### TO DO
Transcribe each entry in full, and leave the images out.

[[ PROVIDED RECORDS open ]]

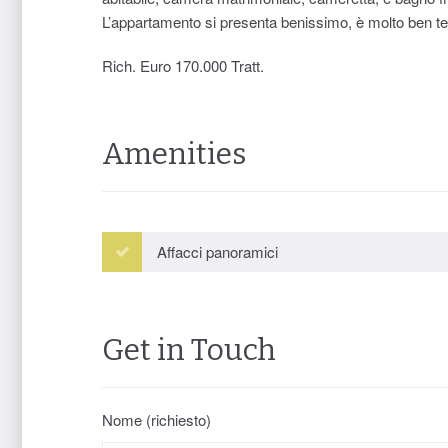
L’appartamento si presenta benissimo, è molto ben tenu
Rich. Euro 170.000 Tratt.
Amenities
Affacci panoramici
Get in Touch
Nome (richiesto)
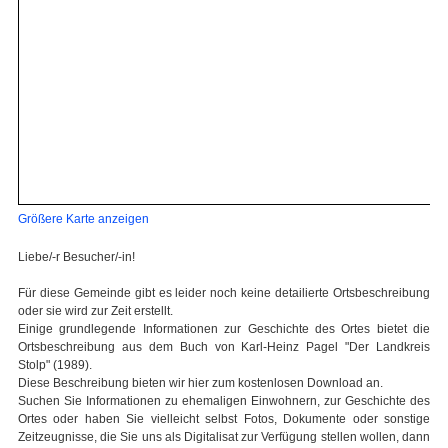
Größere Karte anzeigen
Liebe/-r Besucher/-in!
Für diese Gemeinde gibt es leider noch keine detailierte Ortsbeschreibung
oder sie wird zur Zeit erstellt.
Einige grundlegende Informationen zur Geschichte des Ortes bietet die
Ortsbeschreibung aus dem Buch von Karl-Heinz Pagel "Der Landkreis
Stolp" (1989).
Diese Beschreibung bieten wir hier zum kostenlosen Download an.
Suchen Sie Informationen zu ehemaligen Einwohnern, zur Geschichte des
Ortes oder haben Sie vielleicht selbst Fotos, Dokumente oder sonstige
Zeitzeugnisse, die Sie uns als Digitalisat zur Verfügung stellen wollen, dann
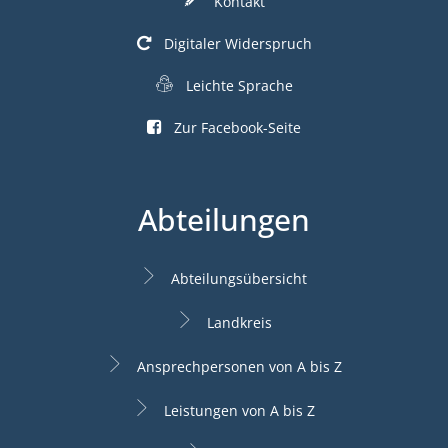
Kontakt
Digitaler Widerspruch
Leichte Sprache
Zur Facebook-Seite
Abteilungen
Abteilungsübersicht
Landkreis
Ansprechpersonen von A bis Z
Leistungen von A bis Z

[[ PROVIDED RECORDS closed ]]

### RESPONSE FOR THIS EXERCISE
L’appartamento si presenta benissimo, è molto ben tenu
Rich. Euro 170.000 Tratt.
Amenities
Affacci panoramici
Get in Touch
Nome (richiesto)
Größere Karte anzeigen
Liebe/-r Besucher/-in!
Für diese Gemeinde gibt es leider noch keine detailierte Ortsbeschreibung
oder sie wird zur Zeit erstellt.
Einige grundlegende Informationen zur Geschichte des Ortes bietet die
Ortsbeschreibung aus dem Buch von Karl-Heinz Pagel "Der Landkreis
Stolp" (1989).
Diese Beschreibung bieten wir hier zum kostenlosen Download an.
Suchen Sie Informationen zu ehemaligen Einwohnern, zur Geschichte des
Ortes oder haben Sie vielleicht selbst Fotos, Dokumente oder sonstige
Zeitzeugnisse, die Sie uns als Digitalisat zur Verfügung stellen wollen, dann
Kontakt
Digitaler Widerspruch
Leichte Sprache
Zur Facebook-Seite
Abteilungen
Abteilungsübersicht
Landkreis
Ansprechpersonen von A bis Z
Leistungen von A bis Z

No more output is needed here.